As many of you may already know, I wrote a little piece on this here Stinky Stanky StinkWallet a little over a month ago regarding my feelings about Vancouver’s Gay Top Model, Mr. Gay Canada, Peter Breeze, and the whole concept of what it means to be a gay sensation.  I must say that with a very critical eye I wrote the piece in question and it could be seen to be colored by my distaste for a world that I’ve feared at times is overly saturated with superficiality.  Terry Costa, Director/Producer of VNTGM was brave enough to invite me to be a part of this whole venture, and with this opportunity I am hoping to see a different side of these events and how they relate to the queer Vancouver environment, and the environment of Vancouver in general.

So for the handful of potential top gay models the day has begun and as dreary as their little eyes may be, there is no longer time for beauty sleep.  The group is much smaller this year and as with most sequels there is a skepticism that was more than likely not apparent in the last round.  Thinking beyond the scope of a show of this potential, I reflect on what it means to be a part of the second round, to be the second child, or the second movie or book in a series.  An often highly criticized position, it will be intriguing to see how the event will pan out this year.  It will be a test to the attention span of an audience who some might say is in fact completely attention deficient.

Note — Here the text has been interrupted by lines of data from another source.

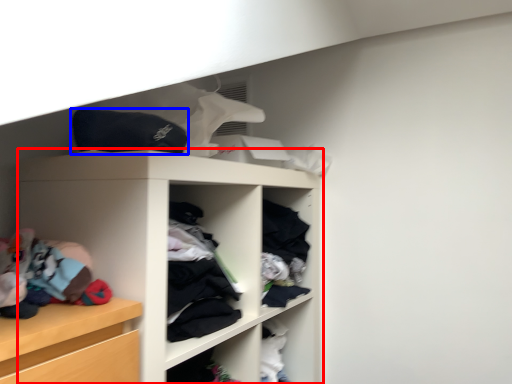 Question: Among these objects, which one is farthest to the camera, shelf (highlighted by a red box) or clothing (highlighted by a blue box)?

Choices:
 (A) shelf
 (B) clothing

Answer: (B) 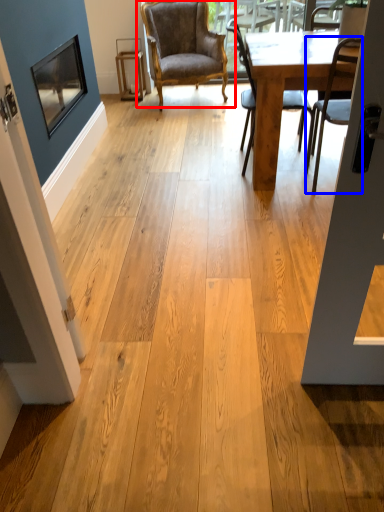 Question: Which object is further to the camera taking this photo, chair (highlighted by a red box) or chair (highlighted by a blue box)?

Choices:
 (A) chair
 (B) chair

Answer: (A) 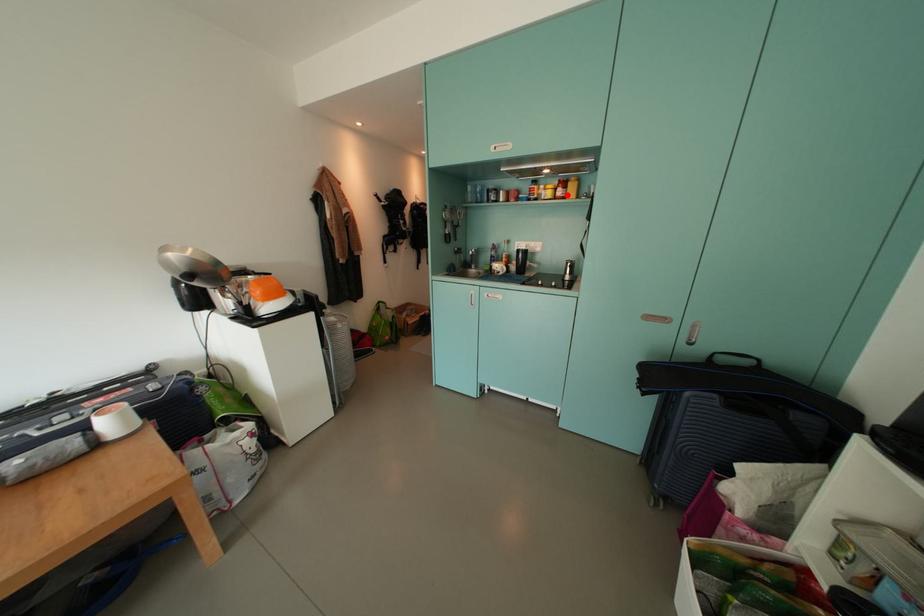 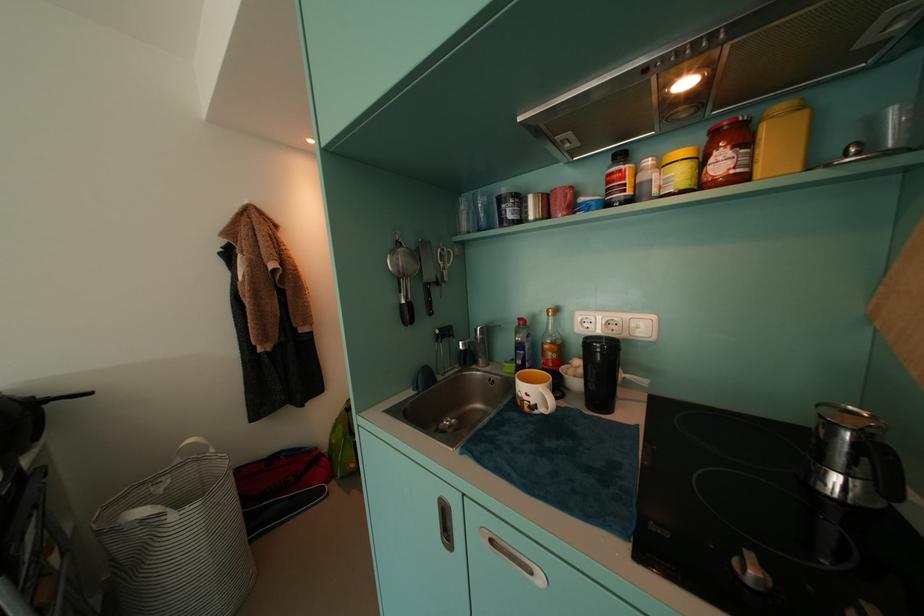 Question: A red point is marked in image1. In image2, is the corresponding 3D point closer to the camera or farther? Reply with the corresponding letter.

Choices:
 (A) The corresponding 3D point is closer.
 (B) The corresponding 3D point is farther.

Answer: (B) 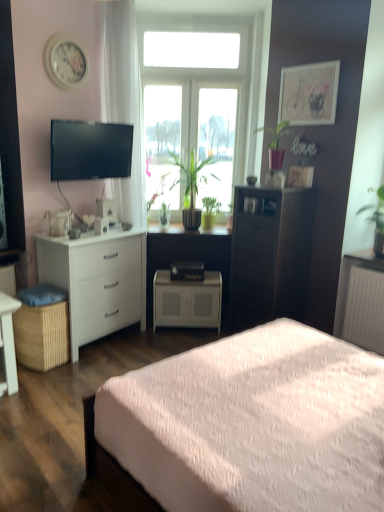 Question: From the image's perspective, is white glossy desk at lower left positioned above or below white matte cabinet at center?

Choices:
 (A) above
 (B) below

Answer: (B)

Question: Considering the positions of white glossy desk at lower left and white matte cabinet at center in the image, is white glossy desk at lower left wider or thinner than white matte cabinet at center?

Choices:
 (A) wide
 (B) thin

Answer: (B)

Question: Which object is the closest to the green glossy plant at upper right, acting as the 1th houseplant starting from the right?

Choices:
 (A) white matte cabinet at center, which appears as the 2th chest of drawers when viewed from the right
 (B) white glossy coffee cup at left
 (C) transparent glass window at center
 (D) green matte plant at center, marked as the second houseplant in a left-to-right arrangement
 (E) white matte cabinet at center

Answer: (D)

Question: Which object is positioned farthest from the white quilted bed at center?

Choices:
 (A) brown woven picnic basket at lower left
 (B) white glossy coffee cup at left
 (C) dark wood cabinet at center, the 3th chest of drawers when ordered from left to right
 (D) matte black tv at upper left
 (E) green matte plant at center, placed as the fifth houseplant when sorted from right to left

Answer: (E) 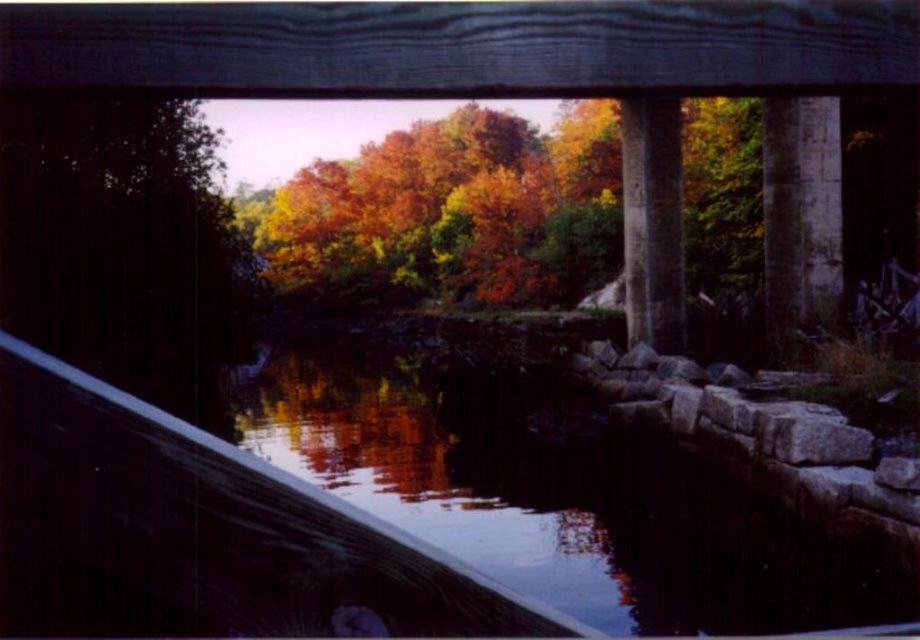 Question: Is the position of smooth stone river at center less distant than that of gray concrete pillar at center-right?

Choices:
 (A) no
 (B) yes

Answer: (A)

Question: Which of the following is the farthest from the observer?

Choices:
 (A) (648, 202)
 (B) (808, 147)

Answer: (A)

Question: Is smooth stone river at center positioned before gray concrete pillar at center-right?

Choices:
 (A) no
 (B) yes

Answer: (A)

Question: Can you confirm if smooth stone river at center is positioned to the right of gray concrete pillar at right?

Choices:
 (A) yes
 (B) no

Answer: (B)

Question: Which is nearer to the gray concrete pillar at center-right?

Choices:
 (A) smooth stone river at center
 (B) gray concrete pillar at right

Answer: (B)

Question: Which object is the farthest from the smooth stone river at center?

Choices:
 (A) gray concrete pillar at right
 (B) gray concrete pillar at center-right

Answer: (A) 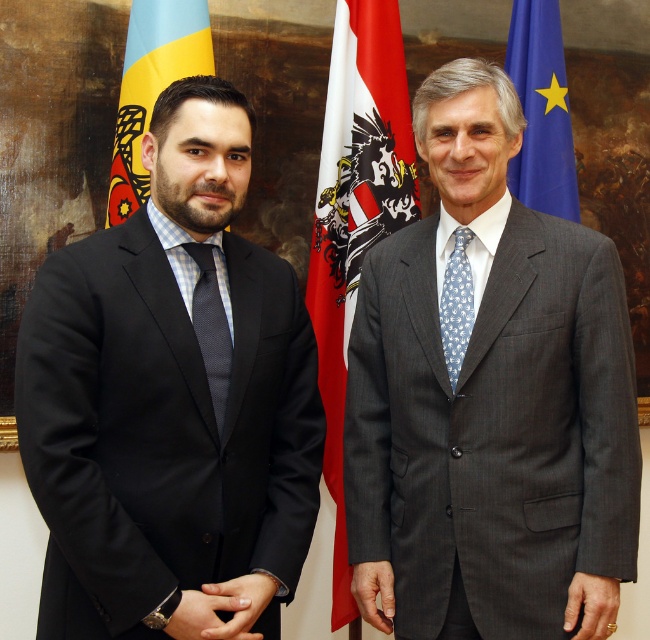 Does gray textured suit at center have a smaller size compared to black matte suit at left?

No, gray textured suit at center is not smaller than black matte suit at left.

Does gray textured suit at center appear under black matte suit at left?

No.

The width and height of the screenshot is (650, 640). What do you see at coordinates (489, 401) in the screenshot?
I see `gray textured suit at center` at bounding box center [489, 401].

Identify the location of gray textured suit at center. (489, 401).

Between black matte suit at left and red/white fabric flag at center, which one is positioned lower?

black matte suit at left is lower down.

Find the location of `black matte suit at left`. black matte suit at left is located at coordinates (172, 401).

Identify the location of black matte suit at left. point(172,401).

Is black matte suit at left behind blue dotted fabric tie at center?

No, black matte suit at left is closer to the viewer.

Between black matte suit at left and blue dotted fabric tie at center, which one is positioned higher?

blue dotted fabric tie at center

You are a GUI agent. You are given a task and a screenshot of the screen. Output one action in this format:
    pyautogui.click(x=<x>, y=<y>)
    Task: Click on the black matte suit at left
    Image resolution: width=650 pixels, height=640 pixels.
    Given the screenshot: What is the action you would take?
    pyautogui.click(x=172, y=401) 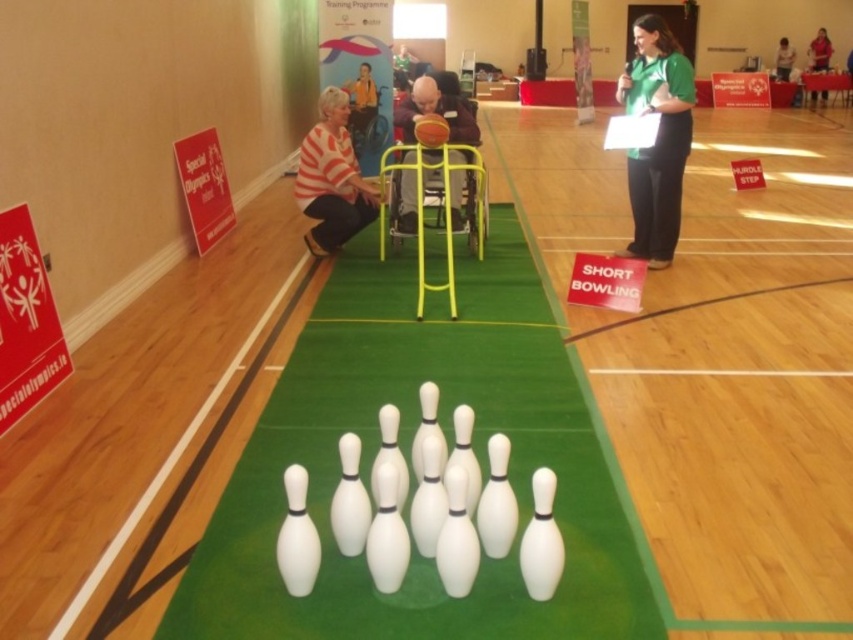 You are a photographer at the indoor bowling event. You want to capture a photo that includes both the white striped shirt at center and the white plastic bowling pins at center. Which object will appear larger in the photo?

The white striped shirt at center will appear larger in the photo because it is closer to the viewer than the white plastic bowling pins at center.

You are a volunteer at the Special Olympics event. You need to guide a participant to the bowling lane. The participant is currently facing the white plastic bowling pins at center. Which direction should they turn to locate the volunteer in the white striped shirt at center?

The volunteer in the white striped shirt at center is to the right of the white plastic bowling pins at center, so the participant should turn to their right to locate the volunteer.

You are a photographer at the indoor bowling event. You need to capture a photo where both the green fabric shirt at upper right and the matte green shirt at upper center are visible. Which shirt should you focus on first to ensure both are in frame?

Terry’s attitude is indeed a respectful one, and displays his capabilities as a director and professional.  He makes it known that no matter the amount of people who show up to an event like this, it is the numbers and contestants themselves that shape and create it.  These events are organic beings, dynamic works in an almost fictional world where the characters create the story.

The afternoon continues with an opportunity for the contestants to introduce themselves and do a whole lot of walking.  The confidence of some shines through instantly and for others it becomes instantly apparent that their nerves may best them before the day is through.  I can’t help but think about my own nerves and the opportunities that I’ve passed up over the years.  It takes a lot of balls to enter into an environment that is ripe with judgment.  Although I’ve happily lived on the outskirts of the community for most of my adult life, in confusion about some of the attitudes and behaviors of my gay brothers, I’ve always given credit where it is due, and to audition for anything is always a trying experience.

So like the brave contestants in the room, I set out on a journey myself.  I hope that by watching these men learn something about themselves, I too can learn more about the community that surrounds me.  By indulging in the workings of an event that is fueled by generosity and a genuine desire to raise money for charity (Friends for Life), I too may learn something about myself.  We reveal a little more of ourselves every time the house lights go up, and like Celebrities on a Sunday afternoon or the pavement outside of the shops along Davie Street, there is always going to be someone judging us on the other side of the room.  It is our composure and confidence that prevents these prying eyes from taking us apart piece by piece.